I’m here to say that if you like letting your dog greet other dogs on-leash, you are not a bad person or a bad dog owner!
There are exceptions, but in general, the average friendly dog can learn to be safe and polite when greeting other dogs on leash.
Dogs with Social Issues
If you have a dog with reactivity or anxiety issues or one that has been in dog fights on-leash, this post is not meant for you. If you have that dog and want him to learn to greet other dogs on leash, please consult with a certified positive reinforcement trainer.
In the real world, sometimes dogs are not under control and will run up to you and your dog. I don’t want my dog to be scared by a dog approaching. I want my dog to think this is normal and to calmly say hi or look to me for guidance. Dogs who are never allowed to greet on-leash may not have good social skills to deal with these situations.
If you and your dog enjoy meeting other people and dogs on your walks, here is how to do it safely and politely!
Step one is impulse control. Just because you see a dog, it doesn’t mean you get to sniff them. 90% of the time, don’t allow your dog to visit that other dog. Instead, use positive reinforcement (cookies, pats, and praise) to teach your dog to sit calmly while other dogs walk past.

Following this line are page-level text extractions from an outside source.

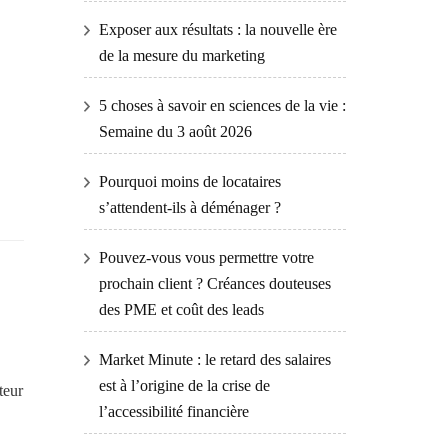
Exposer aux résultats : la nouvelle ère
de la mesure du marketing
5 choses à savoir en sciences de la vie :
Semaine du 3 août 2026
Pourquoi moins de locataires
s’attendent-ils à déménager ?
Pouvez-vous vous permettre votre
prochain client ? Créances douteuses
des PME et coût des leads
Market Minute : le retard des salaires
est à l’origine de la crise de
teur
l’accessibilité financière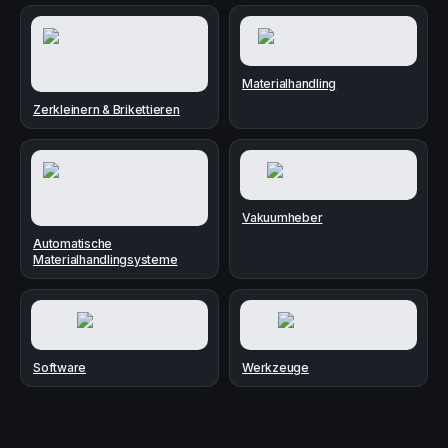
Materialhandling
Zerkleinern & Brikettieren
Vakuumheber
Automatische
Materialhandlingsysteme
Software
Werkzeuge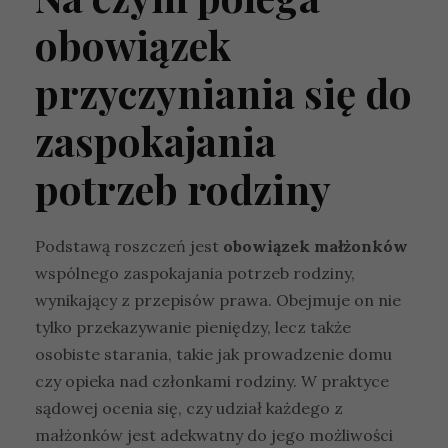
obowiązek
przyczyniania się do
zaspokajania
potrzeb rodziny
Podstawą roszczeń jest
obowiązek małżonków
wspólnego zaspokajania potrzeb rodziny,
wynikający z przepisów prawa. Obejmuje on nie
tylko przekazywanie pieniędzy, lecz także
osobiste starania, takie jak prowadzenie domu
czy opieka nad członkami rodziny. W praktyce
sądowej ocenia się, czy udział każdego z
małżonków jest adekwatny do jego możliwości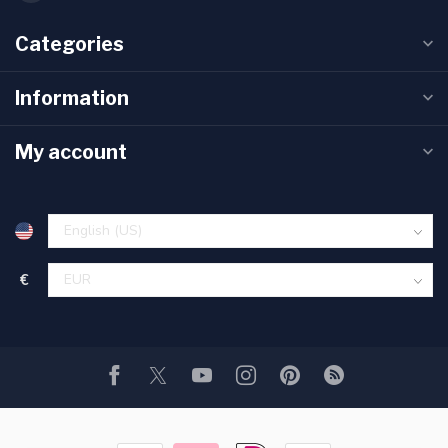
Categories
Information
My account
€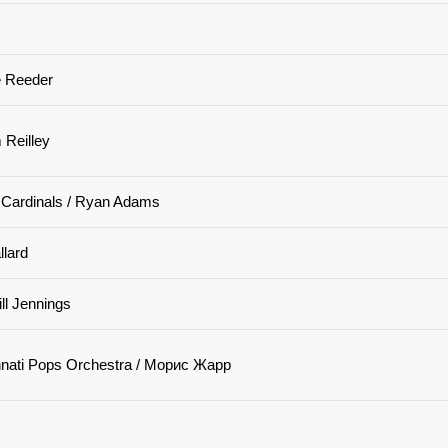
de Reeder
 Reilley
Cardinals / Ryan Adams
llard
ll Jennings
innati Pops Orchestra / Морис Жарр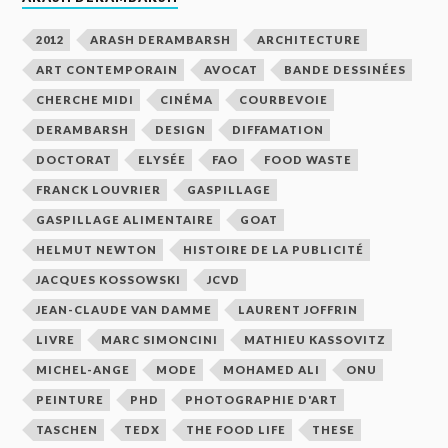
2012
ARASH DERAMBARSH
ARCHITECTURE
ART CONTEMPORAIN
AVOCAT
BANDE DESSINÉES
CHERCHE MIDI
CINÉMA
COURBEVOIE
DERAMBARSH
DESIGN
DIFFAMATION
DOCTORAT
ELYSÉE
FAO
FOOD WASTE
FRANCK LOUVRIER
GASPILLAGE
GASPILLAGE ALIMENTAIRE
GOAT
HELMUT NEWTON
HISTOIRE DE LA PUBLICITÉ
JACQUES KOSSOWSKI
JCVD
JEAN-CLAUDE VAN DAMME
LAURENT JOFFRIN
LIVRE
MARC SIMONCINI
MATHIEU KASSOVITZ
MICHEL-ANGE
MODE
MOHAMED ALI
ONU
PEINTURE
PHD
PHOTOGRAPHIE D'ART
TASCHEN
TEDX
THE FOOD LIFE
THESE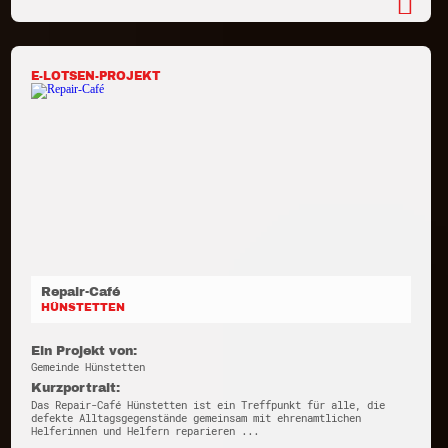
E-LOTSEN-PROJEKT
Repair-Café
HÜNSTETTEN
Ein Projekt von:
Gemeinde Hünstetten
Kurzportrait:
Das Repair-Café Hünstetten ist ein Treffpunkt für alle, die
defekte Alltagsgegenstände gemeinsam mit ehrenamtlichen
Helferinnen und Helfern reparieren ...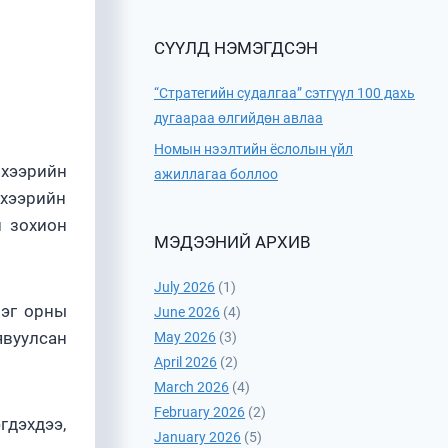
СҮҮЛД НЭМЭГДСЭН
“Стратегийн судалгаа” сэтгүүл 100 дахь
дугаараа өлгийдөн авлаа
Номын нээлтийн ёслолын үйл
 хээрийн
ажиллагаа боллоо
 хээрийн
н зохион
МЭДЭЭНИЙ АРХИВ
July 2026
(1)
рэг орны
June 2026
(4)
явуулсан
May 2026
(3)
April 2026
(2)
March 2026
(4)
February 2026
(2)
гдэхдээ,
January 2026
(5)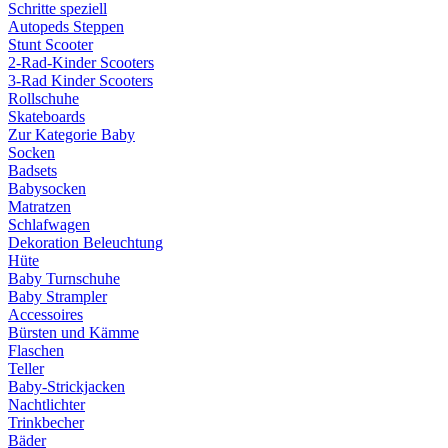
Schritte speziell
Autopeds Steppen
Stunt Scooter
2-Rad-Kinder Scooters
3-Rad Kinder Scooters
Rollschuhe
Skateboards
Zur Kategorie Baby
Socken
Badsets
Babysocken
Matratzen
Schlafwagen
Dekoration Beleuchtung
Hüte
Baby Turnschuhe
Baby Strampler
Accessoires
Bürsten und Kämme
Flaschen
Teller
Baby-Strickjacken
Nachtlichter
Trinkbecher
Bäder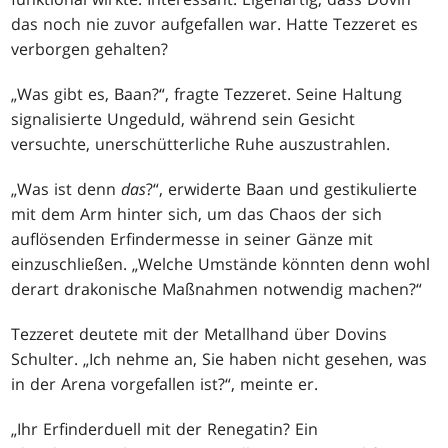
das noch nie zuvor aufgefallen war. Hatte Tezzeret es
verborgen gehalten?
„Was gibt es, Baan?“, fragte Tezzeret. Seine Haltung
signalisierte Ungeduld, während sein Gesicht
versuchte, unerschütterliche Ruhe auszustrahlen.
„Was ist denn
das
?“, erwiderte Baan und gestikulierte
mit dem Arm hinter sich, um das Chaos der sich
auflösenden Erfindermesse in seiner Gänze mit
einzuschließen. „Welche Umstände könnten denn wohl
derart drakonische Maßnahmen notwendig machen?“
Tezzeret deutete mit der Metallhand über Dovins
Schulter. „Ich nehme an, Sie haben nicht gesehen, was
in der Arena vorgefallen ist?“, meinte er.
„Ihr Erfinderduell mit der Renegatin? Ein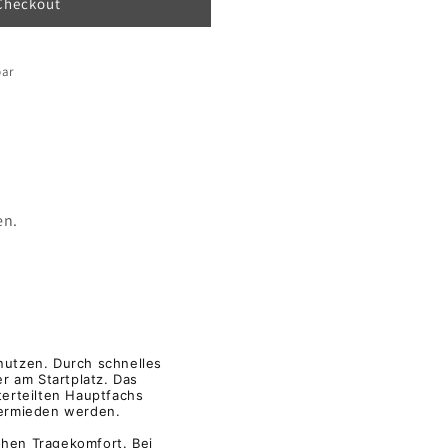
Checkout
bar
en.
nutzen. Durch schnelles
r am Startplatz. Das
erteilten Hauptfachs
vermieden werden.
hen Tragekomfort. Bei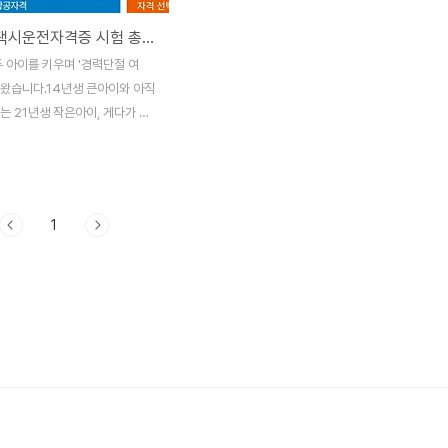
2026년 택시운전자격증 시험 총정리: 응시자격부터 취득 후 교육까지
두 아이를 키우며 '경력단절 여
내왔습니다.14년생 큰아이와 아직
는 21년생 작은아이, 게다가 남
외 출장으로 인해 현재 독박 육
 가쁜 하루를 보내고 있습니다.
 후반을 지나 곧 40대를 마주하
습을 생각하니, 더 늦기 전에 미래
1
소한의 발판을 마련해야겠다는 절
습니다.비록 지금은 아이들 곁을
상황이지만, 혼자 두 아이를 책
 엄마로서 미리 준비할 수 있는
 '택시운전자격증' 취득에 도전
니다.이 글에서는 저와 같은 고민
을 위해 2026년 기준 자격증 취
를 정리해 드립니다.1. 응시 자격
전자격시험에 응시하기 위해서는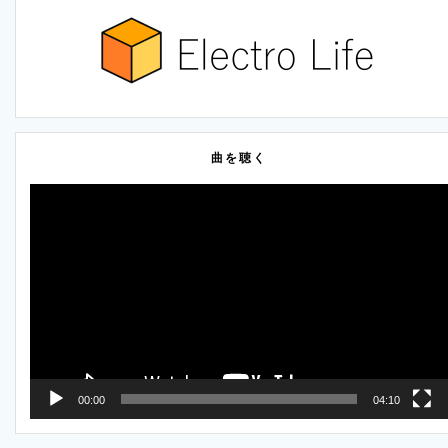
ビ
ジ
ジ
ジ
ジ
ジ
ゲ
ー
シ
曲を聴く
ョ
動
ン
画
プ
レ
ー
ヤ
ー
00:00
04:10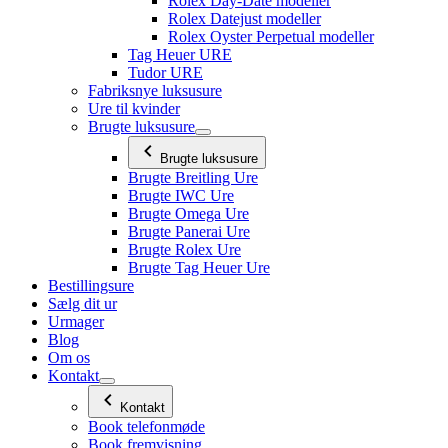
Rolex Day-Date modeller
Rolex Datejust modeller
Rolex Oyster Perpetual modeller
Tag Heuer URE
Tudor URE
Fabriksnye luksusure
Ure til kvinder
Brugte luksusure
Brugte luksusure
Brugte Breitling Ure
Brugte IWC Ure
Brugte Omega Ure
Brugte Panerai Ure
Brugte Rolex Ure
Brugte Tag Heuer Ure
Bestillingsure
Sælg dit ur
Urmager
Blog
Om os
Kontakt
Kontakt
Book telefonmøde
Book fremvisning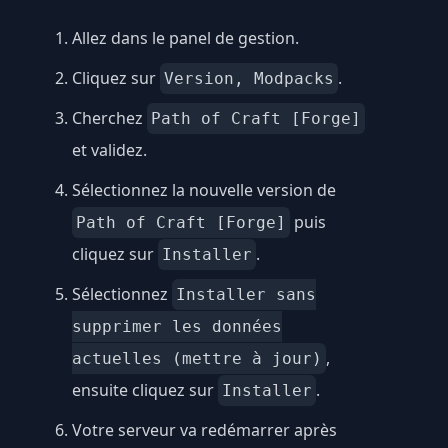
Allez dans le panel de gestion.
Cliquez sur
.
Version, Modpacks
Cherchez
Path of Craft [Forge]
et validez.
Sélectionnez la nouvelle version de
puis
Path of Craft [Forge]
cliquez sur
.
Installer
Sélectionnez
Installer sans
supprimer les données
,
actuelles (mettre à jour)
ensuite cliquez sur
.
Installer
Votre serveur va redémarrer après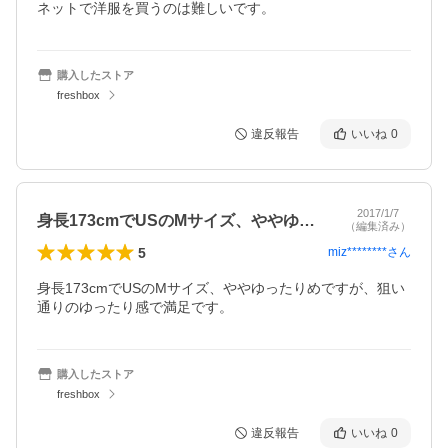
ネットで洋服を買うのは難しいです。
購入したストア
freshbox
違反報告
いいね
0
2017/1/7
身長173cmでUSのMサイズ、ややゆ…
（編集済み）
5
miz********
さん
身長173cmでUSのMサイズ、ややゆったりめですが、狙い
通りのゆったり感で満足です。
購入したストア
freshbox
違反報告
いいね
0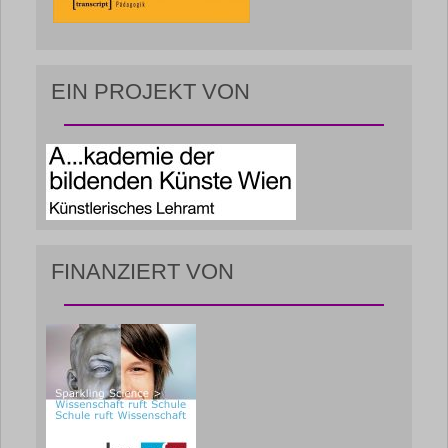
EIN PROJEKT VON
FINANZIERT VON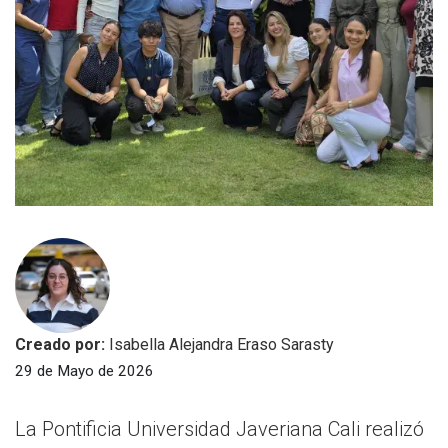
Creado por:
Isabella Alejandra Eraso Sarasty
29 de Mayo de 2026
La Pontificia Universidad Javeriana Cali realizó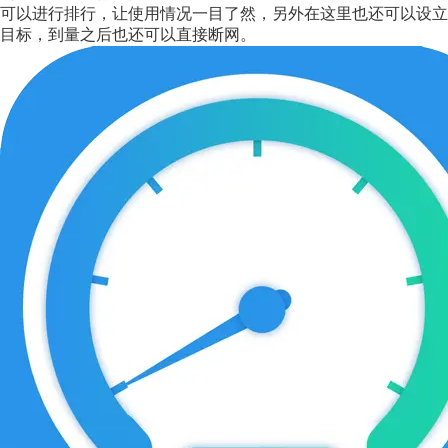
可以进行排行，让使用情况一目了然，另外在这里也还可以设立
目标，到量之后也还可以直接断网。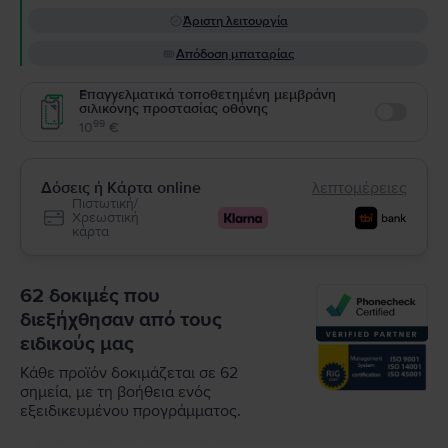
Άριστη λειτουργία
Απόδοση μπαταρίας
Επαγγελματικά τοποθετημένη μεμβράνη
σιλικόνης προστασίας οθόνης
Enable
99
10
€
Δόσεις ή Κάρτα online
λεπτομέρειες
Πιστωτική/
Χρεωστική
κάρτα
62 δοκιμές που
διεξήχθησαν από τους
ειδικούς μας
Κάθε προϊόν δοκιμάζεται σε 62
σημεία, με τη βοήθεια ενός
εξειδικευμένου προγράμματος.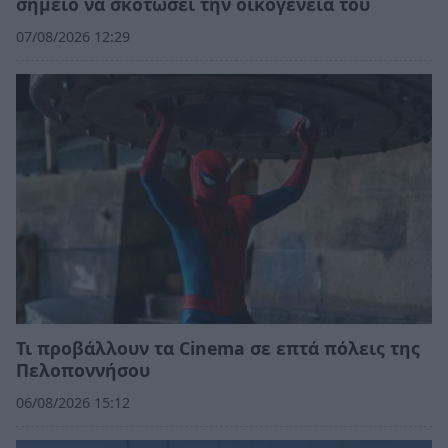
σημείο να σκοτώσει την οικογένεια του
07/08/2026 12:29
Τι προβάλλουν τα Cinema σε επτά πόλεις της
Πελοποννήσου
06/08/2026 15:12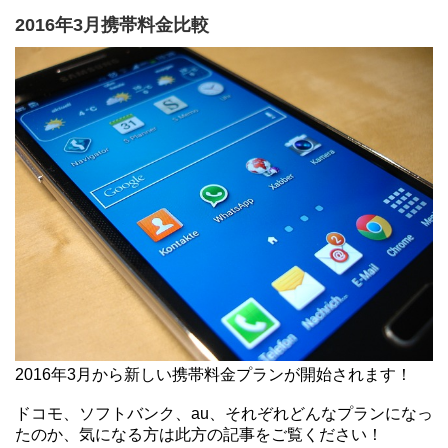
2016年3月携帯料金比較
2016年3月から新しい携帯料金プランが開始されます！
ドコモ、ソフトバンク、au、それぞれどんなプランになっ
たのか、気になる方は此方の記事をご覧ください！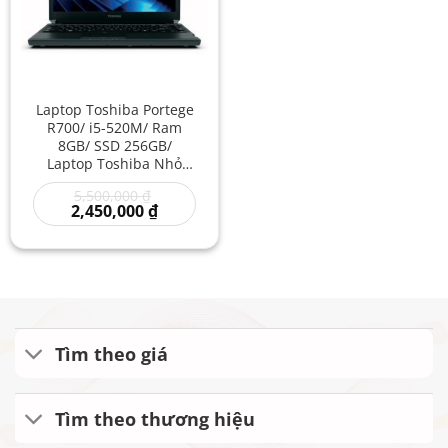
Laptop Toshiba Portege
R700/ i5-520M/ Ram
8GB/ SSD 256GB/
Laptop Toshiba Nhỏ
Gọn Gia Re/ Core i5
Giá
5,500,000
₫
Thời Trang Giá Rẻ
gốc
Giá
2,450,000
₫
là:
hiện
5,500,000 ₫.
tại
là:
2,450,000 ₫.
Tìm theo giá
Tìm theo thương hiệu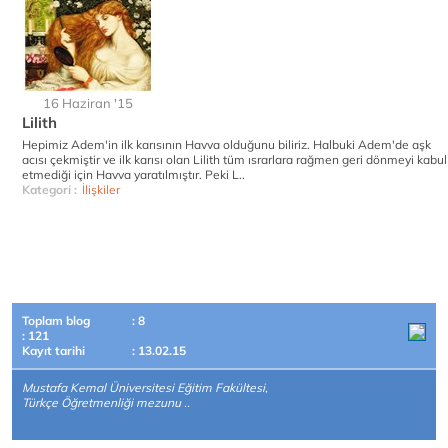
16 Haziran '15
Lilith
Hepimiz Adem'in ilk karısının Havva olduğunu biliriz. Halbuki Adem'de aşk
acısı çekmiştir ve ilk karısı olan Lilith tüm ısrarlara rağmen geri dönmeyi kabul
etmediği için Havva yaratılmıştır. Peki L..
Kategori :
İlişkiler
Toplam blog
: 8
: 121
Kayıt tarihi
: 13.02.15
Mustafa Kemal Üniversitesi Eğitim Fakültesi,
Türkçe Öğretmenliği mezunu ..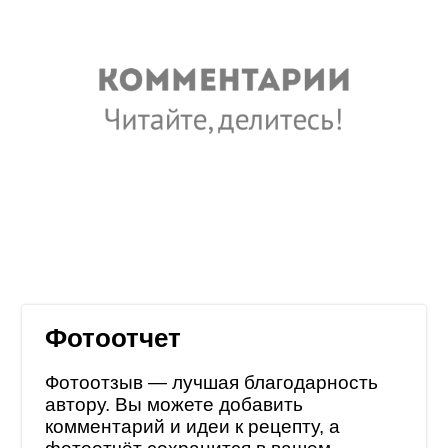
Фотоотчет
Фотоотзыв — лучшая благодарность
автору. Вы можете добавить
комментарий и идеи к рецепту, а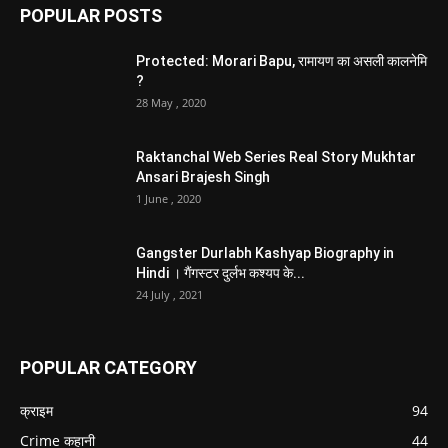
POPULAR POSTS
Protected: Morari Bapu, रामायण का असली कालनेमि
?
28 May , 2020
Raktanchal Web Series Real Story Mukhtar
Ansari Brajesh Singh
1 June , 2020
Gangster Durlabh Kashyap Biography in
Hindi । गैंगस्टर दुर्लभ कश्यप के...
24 July , 2021
POPULAR CATEGORY
क्राइम
94
Crime कहानी
44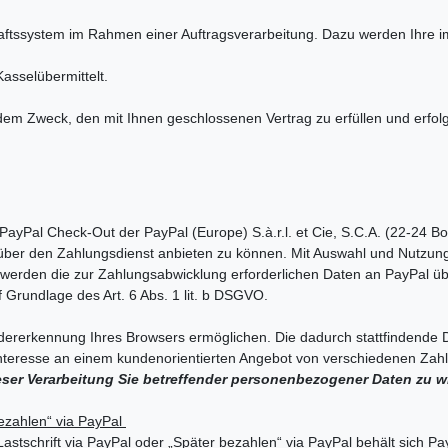
aftssystem im Rahmen einer Auftragsverarbeitung. Dazu werden Ihre
sselübermittelt.
m Zweck, den mit Ihnen geschlossenen Vertrag zu erfüllen und erfolgt
ayPal Check-Out der PayPal (Europe) S.à.r.l. et Cie, S.C.A. (22-24 B
ber den Zahlungsdienst anbieten zu können. Mit Auswahl und Nutzung 
l werden die zur Zahlungsabwicklung erforderlichen Daten an PayPal üb
f Grundlage des Art. 6 Abs. 1 lit. b DSGVO.
ererkennung Ihres Browsers ermöglichen. Die dadurch stattfindende Da
nteresse an einem kundenorientierten Angebot von verschiedenen Zah
ieser Verarbeitung Sie betreffender personenbezogener Daten zu 
bezahlen“ via PayPal
astschrift via PayPal oder „Später bezahlen“ via PayPal behält sich Pa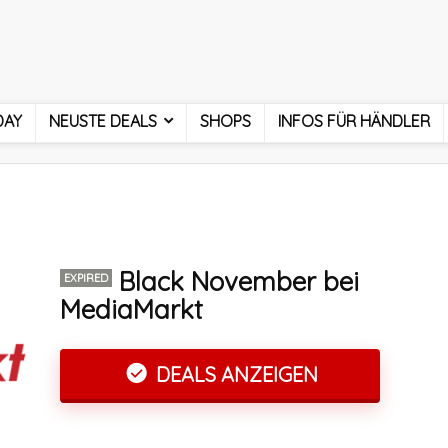
DAY
NEUSTE DEALS
SHOPS
INFOS FÜR HÄNDLER
Black November bei
EXPIRED
MediaMarkt
DEALS ANZEIGEN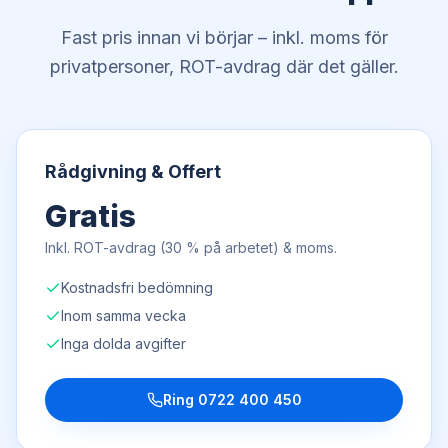
Fast pris innan vi börjar – inkl. moms för
privatpersoner, ROT-avdrag där det gäller.
Rådgivning & Offert
Gratis
Inkl. ROT-avdrag (30 % på arbetet) & moms.
Kostnadsfri bedömning
Inom samma vecka
Inga dolda avgifter
Ring
0722 400 450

Once you have a calm and attentive dog who can sit while other dogs pass, continue to the next step.
3 second rule
Imagine two people meeting and shaking hands. How long does a handshake last? 2-3 seconds is polite. We teach our dog the same rule. Say hello politely, then disengage after 2-3 seconds.
Choose a calm well behaved looking dog whose owner is looking at you in a friendly way. ALWAYS ask if it ok if the dogs meet. Not all dogs want to be visited.
Assuming the other owner says yes, give your dog verbal permission to “Go Say Hi” and wave them forward. In your head count 1-one-thousand, 2-one-thousand, 3-one-thousand. Call your dog back to you for a cookie and praise. You may need to use a little gentle leash pressure at first. If your dog can sit calmly again, you can give permission for him to “Go Say Hi” again. If you see any signs of stress from either dog, you should call your dog away sooner and not re-engage. You can, and should, practice this with dogs and people your dog already knows.
What if, when you give permission to “Go Say Hi”, your dog charges in rudely? This can scare the other dog or owner, and it simply isn’t polite. For these dogs, first work some obedience near the other dogs. Is your dog relaxed enough to give you eye contact, practice sits and downs, shake a paw, or perform any other tricks he knows? If not, work on that first. If your dog still greets rudely, find a certified positive reinforcement trainer in your area to help you. I help a lot of clients teach their dogs to be polite greeters!
It is ok to be social
In general, humans are social creatures. In general, dogs are social creatures. As long as everyone is polite and happy about the situation, it is absolutely ok to socialize with other people and dogs if you and your dog enjoy doing so.
Note: Professional Dog Competitors
Professional dog trainers and active competitors live in a world where, in theory, all dogs are under control, people give each other space, and dogs are given plenty of other stimulation, exercise, and social opportunities. These dogs do not need to meet on leash, and it can be dangerous to allow amped up, high drive dogs to meet face to face in their training/competing environments. In general, please do not allow your dog to approach a dog at an agility, conformation, or flyball competition unless you know the other owner and dog well.